- Task goal
Copy each record exactly and skip its pictures.
____________________
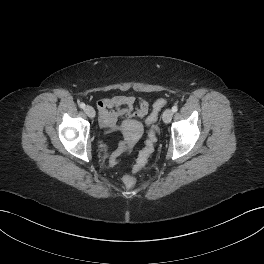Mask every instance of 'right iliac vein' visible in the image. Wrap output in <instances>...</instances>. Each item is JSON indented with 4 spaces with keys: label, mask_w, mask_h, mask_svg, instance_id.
Here are the masks:
<instances>
[{
    "label": "right iliac vein",
    "mask_w": 264,
    "mask_h": 264,
    "mask_svg": "<svg viewBox=\"0 0 264 264\" xmlns=\"http://www.w3.org/2000/svg\"><path fill=\"white\" fill-rule=\"evenodd\" d=\"M85 113L87 114V116H89L90 118H94L95 117V110L93 109V107L91 106H87L84 109Z\"/></svg>",
    "instance_id": "obj_1"
}]
</instances>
____________________
- Answer to this exercise
Mask every instance of 'right iliac vein' visible in the image. Wrap output in <instances>...</instances>. Each item is JSON indented with 4 spaces with keys: label, mask_w, mask_h, mask_svg, instance_id.
Here are the masks:
<instances>
[{
    "label": "right iliac vein",
    "mask_w": 264,
    "mask_h": 264,
    "mask_svg": "<svg viewBox=\"0 0 264 264\" xmlns=\"http://www.w3.org/2000/svg\"><path fill=\"white\" fill-rule=\"evenodd\" d=\"M85 113L87 114V116H89L90 118H94L95 117V110L93 109V107L91 106H87L84 109Z\"/></svg>",
    "instance_id": "obj_1"
}]
</instances>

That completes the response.